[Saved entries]

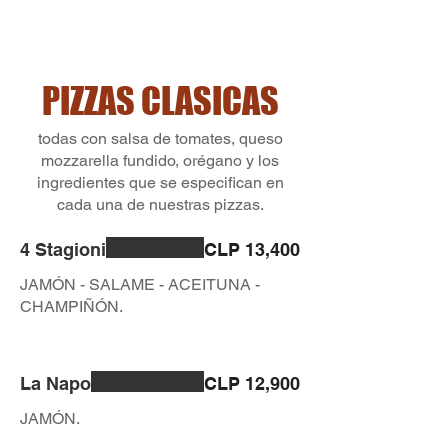
PIZZAS CLASICAS
todas con salsa de tomates, queso
mozzarella fundido, orégano y los
ingredientes que se especifican en
cada una de nuestras pizzas.
4 Stagioni
CLP 13,400
JAMÓN - SALAME - ACEITUNA -
CHAMPIÑÓN.
La Napo
CLP 12,900
JAMÓN.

#### [Exercise details]
Repeat the data above exactly, but not the pictures.

#### [Result]
PIZZAS CLASICAS
todas con salsa de tomates, queso
mozzarella fundido, orégano y los
ingredientes que se especifican en
cada una de nuestras pizzas.
4 Stagioni
CLP 13,400
JAMÓN - SALAME - ACEITUNA -
CHAMPIÑÓN.
La Napo
CLP 12,900
JAMÓN.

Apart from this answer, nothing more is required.